This city girl actually grew up two doors down from a working farm. A field of sweet corn stretched into the horizon on the other side of our back fence. It wasn’t exactly Little House on the Prairie, but I grew up on the edge of a city in Essex County, home to “Canada’s Tomato Capital.”
My dad, the son of Italian immigrants, kept a large garden and a yard full of fruit trees. A tangle of strawberries grew along our fence beneath clusters of grapes clinging above. Our summer table was always full of fresh lettuce, tomatoes, peppers and beans.
I have lots of childhood memories around food. I can vaguely remember the annual smelt run : a night time trip to Lake Erie, watching groups of men in hip waders dragging nets to the shore and then feasting on platters piled high with the small, silver and golden fried fish. As kids we were used to frequent and sudden stops along the highway.
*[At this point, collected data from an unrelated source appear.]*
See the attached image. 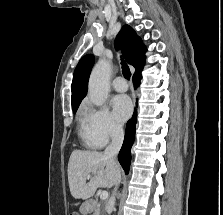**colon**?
<instances>
[{
  "label": "colon",
  "mask_w": 223,
  "mask_h": 215,
  "mask_svg": "<svg viewBox=\"0 0 223 215\" xmlns=\"http://www.w3.org/2000/svg\"><path fill=\"white\" fill-rule=\"evenodd\" d=\"M70 215H79L78 213H72V214H70Z\"/></svg>",
  "instance_id": "5ec220e1"
}]
</instances>
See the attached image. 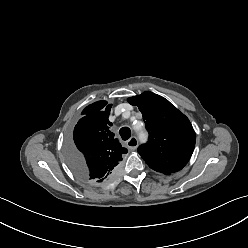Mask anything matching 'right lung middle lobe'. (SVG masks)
Returning <instances> with one entry per match:
<instances>
[{
    "instance_id": "1",
    "label": "right lung middle lobe",
    "mask_w": 248,
    "mask_h": 248,
    "mask_svg": "<svg viewBox=\"0 0 248 248\" xmlns=\"http://www.w3.org/2000/svg\"><path fill=\"white\" fill-rule=\"evenodd\" d=\"M65 153H66V158H67V161H68L70 167L77 174V170H76V167H75L74 162H73L74 156L76 155V150L71 143H69L66 146Z\"/></svg>"
}]
</instances>
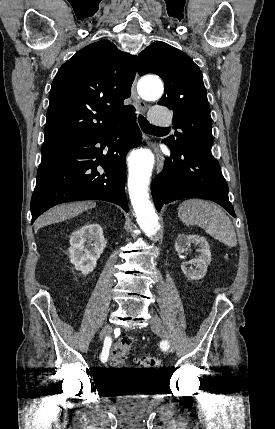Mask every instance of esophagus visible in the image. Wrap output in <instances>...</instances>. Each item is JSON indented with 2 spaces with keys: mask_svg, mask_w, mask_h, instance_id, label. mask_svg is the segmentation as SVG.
<instances>
[{
  "mask_svg": "<svg viewBox=\"0 0 275 429\" xmlns=\"http://www.w3.org/2000/svg\"><path fill=\"white\" fill-rule=\"evenodd\" d=\"M136 82H137V77L135 78L132 84L131 97L137 109L144 112L147 109V104L139 97L136 90ZM153 148L156 155V170H157V173H160L164 164V156L155 145H153Z\"/></svg>",
  "mask_w": 275,
  "mask_h": 429,
  "instance_id": "esophagus-1",
  "label": "esophagus"
}]
</instances>
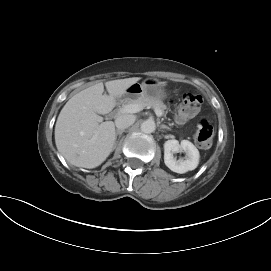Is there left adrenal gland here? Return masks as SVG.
I'll use <instances>...</instances> for the list:
<instances>
[{
	"instance_id": "1",
	"label": "left adrenal gland",
	"mask_w": 271,
	"mask_h": 271,
	"mask_svg": "<svg viewBox=\"0 0 271 271\" xmlns=\"http://www.w3.org/2000/svg\"><path fill=\"white\" fill-rule=\"evenodd\" d=\"M162 129H167V130H171L168 126H166V125H161L160 126Z\"/></svg>"
}]
</instances>
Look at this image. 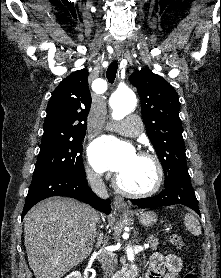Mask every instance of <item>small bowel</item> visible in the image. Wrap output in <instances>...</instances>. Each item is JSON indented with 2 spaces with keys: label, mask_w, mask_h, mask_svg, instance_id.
<instances>
[{
  "label": "small bowel",
  "mask_w": 221,
  "mask_h": 278,
  "mask_svg": "<svg viewBox=\"0 0 221 278\" xmlns=\"http://www.w3.org/2000/svg\"><path fill=\"white\" fill-rule=\"evenodd\" d=\"M181 269L182 261L177 255L155 253L150 259L145 278H177Z\"/></svg>",
  "instance_id": "1"
}]
</instances>
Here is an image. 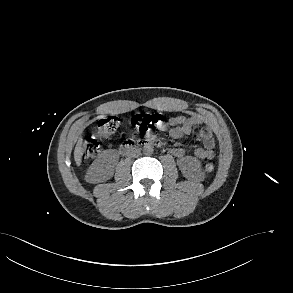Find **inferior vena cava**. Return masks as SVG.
Wrapping results in <instances>:
<instances>
[{"label":"inferior vena cava","mask_w":293,"mask_h":293,"mask_svg":"<svg viewBox=\"0 0 293 293\" xmlns=\"http://www.w3.org/2000/svg\"><path fill=\"white\" fill-rule=\"evenodd\" d=\"M140 154H141V150L139 148L134 147L129 151L128 156L131 158H136L140 156Z\"/></svg>","instance_id":"602c4592"}]
</instances>
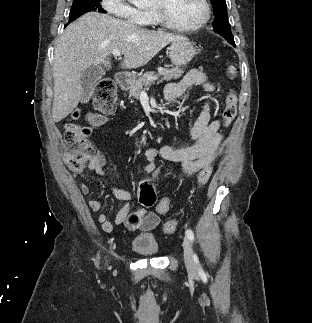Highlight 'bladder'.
<instances>
[{"instance_id": "1", "label": "bladder", "mask_w": 312, "mask_h": 323, "mask_svg": "<svg viewBox=\"0 0 312 323\" xmlns=\"http://www.w3.org/2000/svg\"><path fill=\"white\" fill-rule=\"evenodd\" d=\"M131 248L140 255H154L158 253V244L154 234L136 235L132 238Z\"/></svg>"}]
</instances>
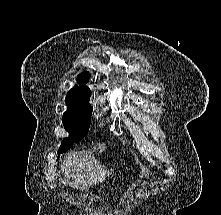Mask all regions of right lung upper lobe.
Listing matches in <instances>:
<instances>
[{
    "instance_id": "obj_1",
    "label": "right lung upper lobe",
    "mask_w": 221,
    "mask_h": 215,
    "mask_svg": "<svg viewBox=\"0 0 221 215\" xmlns=\"http://www.w3.org/2000/svg\"><path fill=\"white\" fill-rule=\"evenodd\" d=\"M90 75L88 72H84L78 75L77 82L79 86H75L67 93L66 105L70 108H78L89 104L91 91L86 87V83L89 81Z\"/></svg>"
}]
</instances>
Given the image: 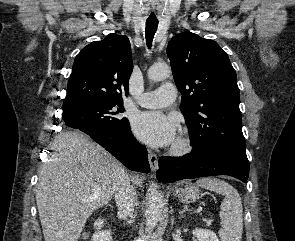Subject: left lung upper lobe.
Wrapping results in <instances>:
<instances>
[{"mask_svg": "<svg viewBox=\"0 0 295 241\" xmlns=\"http://www.w3.org/2000/svg\"><path fill=\"white\" fill-rule=\"evenodd\" d=\"M167 55L193 151L224 148L246 155L240 92L227 53L213 40L184 32L170 40Z\"/></svg>", "mask_w": 295, "mask_h": 241, "instance_id": "obj_1", "label": "left lung upper lobe"}]
</instances>
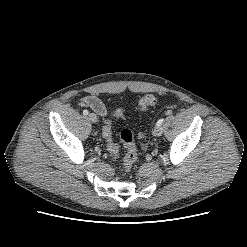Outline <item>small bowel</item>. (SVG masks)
I'll use <instances>...</instances> for the list:
<instances>
[{
	"label": "small bowel",
	"mask_w": 247,
	"mask_h": 247,
	"mask_svg": "<svg viewBox=\"0 0 247 247\" xmlns=\"http://www.w3.org/2000/svg\"><path fill=\"white\" fill-rule=\"evenodd\" d=\"M81 105L91 108L94 112L101 116H105L108 112L106 105L99 98L93 95L84 97L81 100Z\"/></svg>",
	"instance_id": "c3829d8e"
}]
</instances>
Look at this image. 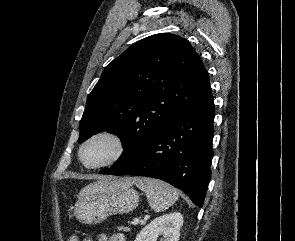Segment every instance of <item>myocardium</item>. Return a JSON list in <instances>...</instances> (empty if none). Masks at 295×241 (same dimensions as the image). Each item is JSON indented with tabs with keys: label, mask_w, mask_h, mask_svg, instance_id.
Wrapping results in <instances>:
<instances>
[{
	"label": "myocardium",
	"mask_w": 295,
	"mask_h": 241,
	"mask_svg": "<svg viewBox=\"0 0 295 241\" xmlns=\"http://www.w3.org/2000/svg\"><path fill=\"white\" fill-rule=\"evenodd\" d=\"M97 138H108L112 140L115 143L116 151L114 155L108 160L98 164L90 165L84 161L83 152L86 146ZM126 153H127V143L125 138L117 131H114L111 129H104V130H99L92 133L81 143L78 150V159L80 163L82 164V166H84L87 169H100V168L112 166L120 162L125 157Z\"/></svg>",
	"instance_id": "obj_1"
}]
</instances>
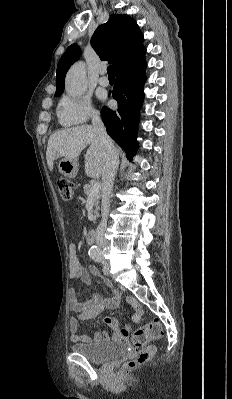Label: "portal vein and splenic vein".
<instances>
[{
  "mask_svg": "<svg viewBox=\"0 0 232 399\" xmlns=\"http://www.w3.org/2000/svg\"><path fill=\"white\" fill-rule=\"evenodd\" d=\"M99 190H100V184L99 182H96V184H93L90 190V194H99Z\"/></svg>",
  "mask_w": 232,
  "mask_h": 399,
  "instance_id": "18ae733b",
  "label": "portal vein and splenic vein"
}]
</instances>
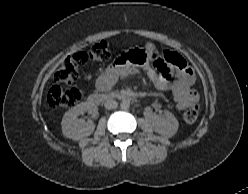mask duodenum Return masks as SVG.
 <instances>
[{
    "label": "duodenum",
    "mask_w": 248,
    "mask_h": 194,
    "mask_svg": "<svg viewBox=\"0 0 248 194\" xmlns=\"http://www.w3.org/2000/svg\"><path fill=\"white\" fill-rule=\"evenodd\" d=\"M133 98L120 92H105V93H91L88 97V101L91 104L99 105L110 100L130 101Z\"/></svg>",
    "instance_id": "obj_1"
}]
</instances>
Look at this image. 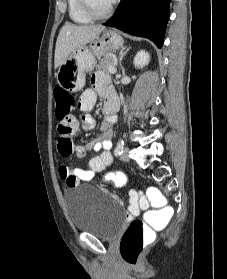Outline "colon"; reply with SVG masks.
<instances>
[{
    "instance_id": "colon-1",
    "label": "colon",
    "mask_w": 227,
    "mask_h": 279,
    "mask_svg": "<svg viewBox=\"0 0 227 279\" xmlns=\"http://www.w3.org/2000/svg\"><path fill=\"white\" fill-rule=\"evenodd\" d=\"M75 108L74 96L62 89L57 90V104L55 113L60 122V130L64 134L72 132L73 110ZM107 183L122 187L127 181V175L123 171H115L105 176ZM74 185V181H71ZM147 194L153 204L164 205L166 196L155 188H148ZM174 216L172 207H161L147 211L143 219L137 218L130 222L121 243V255L129 265H136L139 261L144 242L153 235V225H159L169 221Z\"/></svg>"
}]
</instances>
My mother had an uncanny talent for spotting a patch of wild asparagus growing along the roadside and she kept a paring knife in the glove compartment for just such opportunities. I can remember one summer weekend in particular: the picnic tables were laid end to end and our yard was filled with cousins all waiting for … a whole pig that had been roasting on a spit since early that morning.
Growing up, I knew where my food came from. I knew that beans grew on vines, radishes grew under the ground and that fish have guts. Now I’m raising my son in the heart of an urban centre. And I’m grateful to live in a city where these wonderful, seasonal ingredients are accessible to us, that Ontario farmers make the effort to bring the bounty to us in downtown Toronto.
Everything that the seasons have to offer is available to us, at farmers markets in downtown and neighbourhood locations on days throughout the week. All year long I shop at the north (farmers’) market at St. Lawrence Market or Evergreen Brickworks. And throughout the summer I supplement our menu with fresh produce from a midweek, lunch hour visit to one of the farmers’ markets held downtown close to my office. (You can find a listing of locations here.)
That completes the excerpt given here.